La parola di Cesare Moreno è quella che ha risuonato forte nella sala della Domus Australia, a via Cernaia a Roma. Luogo di incontro fra pellegrini provenienti dall’Australia soprattutto, stavolta ha ospitato l’esperienza di chi ha scelto di farsi pellegrino nella sua città combattendo la dispersione educativa insieme ad altri generosi educatori e volontari che vanno incontro a ragazzi e ragazze che vivono condizioni di difficoltà e a rischio abbandono scolastico.
«Essere maestri di strada non è stare fisicamente in strada – chiarisce Moreno – ma cercare di rintracciare quei “corpi sfilacciati”, quindi la strada stessa».
Come si fa allora a tenere la vicinanza sociale in una situazione di distanza fisica e assicurare che il corpo della città e della scuola, in particolare, ritrovi coerenza? Prima di tutto «attraverso la solidarietà umana, quella corrente empatica che supera ogni barriera e fa in modo che io mi riconosca nell’altro, citando Aristotele. Lo spirito di solidarietà sociale è riconoscere in sé questa tensione».

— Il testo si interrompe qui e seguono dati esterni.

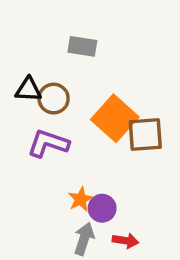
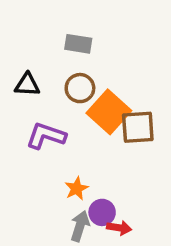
brown circle: (54, 99) -> (80, 88), moved
purple circle: (102, 208) -> (102, 212), moved

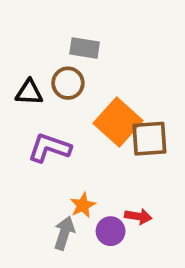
brown circle: (80, 88) -> (68, 83), moved
gray arrow: (80, 226) -> (64, 233), moved
red arrow: (119, 228) -> (138, 216), moved

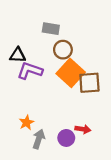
brown circle: (68, 83) -> (63, 50), moved
purple L-shape: (49, 148) -> (30, 71), moved
orange star: (83, 205) -> (27, 123), moved

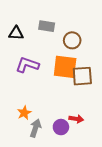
brown circle: (63, 50) -> (72, 40), moved
black triangle: (18, 55) -> (16, 33), moved
orange square: (71, 73) -> (65, 67), turned -35

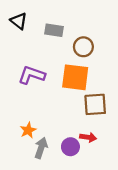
black triangle: (16, 33) -> (19, 21), moved, turned 35
brown square: (82, 76) -> (95, 104), moved

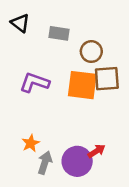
brown square: (95, 104) -> (107, 79), moved
red arrow: (88, 137) -> (96, 151), turned -42
purple circle: (70, 147) -> (77, 161), size x1.5

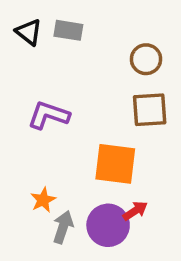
gray rectangle: (59, 33) -> (68, 30), moved
brown circle: (91, 52) -> (146, 59), moved
orange square: (82, 85) -> (115, 164), moved

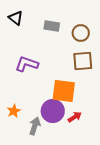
gray rectangle: (68, 30) -> (52, 26), moved
orange star: (43, 200) -> (14, 111), moved
purple circle: (108, 225) -> (53, 111), moved

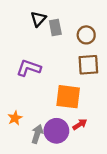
black triangle: (16, 18) -> (38, 19), moved, turned 35
gray rectangle: (52, 26) -> (55, 27), turned 70
purple circle: (53, 111) -> (56, 131), moved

Luogo privilegiato della solidarietà è la scuola, capace di affrontare insieme e ridurre al massimo il rischio, chiamando il cittadino alla responsabilità. Lo stesso cittadino che soffre, che si agita, che ha paura da solo. Insieme è un’altra cosa: «Se non c’è comunità, la responsabilità non esiste, non può essere messa in pratica».

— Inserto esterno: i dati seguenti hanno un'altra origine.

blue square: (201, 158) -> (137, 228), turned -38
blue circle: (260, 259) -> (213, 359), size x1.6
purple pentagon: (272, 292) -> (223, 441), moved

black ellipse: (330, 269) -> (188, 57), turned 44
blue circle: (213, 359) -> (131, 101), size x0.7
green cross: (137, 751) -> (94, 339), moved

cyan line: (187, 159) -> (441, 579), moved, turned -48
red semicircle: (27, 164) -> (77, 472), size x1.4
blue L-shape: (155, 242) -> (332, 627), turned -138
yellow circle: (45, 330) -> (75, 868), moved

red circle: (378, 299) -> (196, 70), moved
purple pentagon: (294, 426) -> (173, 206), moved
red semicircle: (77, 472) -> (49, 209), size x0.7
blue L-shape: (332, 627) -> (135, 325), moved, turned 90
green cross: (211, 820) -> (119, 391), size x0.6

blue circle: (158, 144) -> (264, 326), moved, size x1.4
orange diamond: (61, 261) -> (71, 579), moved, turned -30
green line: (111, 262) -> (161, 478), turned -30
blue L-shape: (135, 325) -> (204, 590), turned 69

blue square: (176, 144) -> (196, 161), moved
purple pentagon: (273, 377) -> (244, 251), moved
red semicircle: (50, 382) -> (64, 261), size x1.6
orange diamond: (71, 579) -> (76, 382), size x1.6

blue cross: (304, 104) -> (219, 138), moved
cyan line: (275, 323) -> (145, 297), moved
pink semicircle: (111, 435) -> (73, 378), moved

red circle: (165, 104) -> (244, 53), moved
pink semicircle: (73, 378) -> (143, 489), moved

E l’esempio è la consegna di «pacchi viveri per la mente» (pacchi personalizzati, con materiale per scrivere e creare, libri, ma anche lettere e doni…), recapitati a duecento ragazzini in difficoltà educativa in aprile. Un altro esempio è la presenza, sui marciapiedi vicino a una scuola, di gazebo che hanno fatto da punto informale di ascolto per i genitori: qui giovani cresciuti con i Maestri di Strada insieme agli educatori hanno controllato le temperature di chi entrava, indirizzato i bambini verso ingressi differenziati, fornito sul campo le regole di igiene e sicurezza da rispettare, soprattutto hanno mitigato tensioni e preoccupazioni. «Tenimm’ ‘a capa fresca» è stato il loro richiamo e la scritta messa sui gazebo: non solo non avere febbre ma condividere idee e progetti per il bene comune. «Questa semplice iniziativa nata da una limitazione ha diminuito lo sfilacciamento del “corpo intermedio”. Perché è dalla fiducia reciproca che viene e si alimenta la comunità».
E poi Moreno ha lasciato la ricetta per le giornate a seguire, quelle che stiamo vivendo e che nelle ultime ore appaiono più difficili da affrontare proprio nella sua città bella e fragile, non unica tuttavia nell’incertezza del presente che la pandemia ha reso più evidente e drammatica. “Quali sono le cose che ci fanno sentire vicini senza toccarci? Le cose belle, come la poesia”.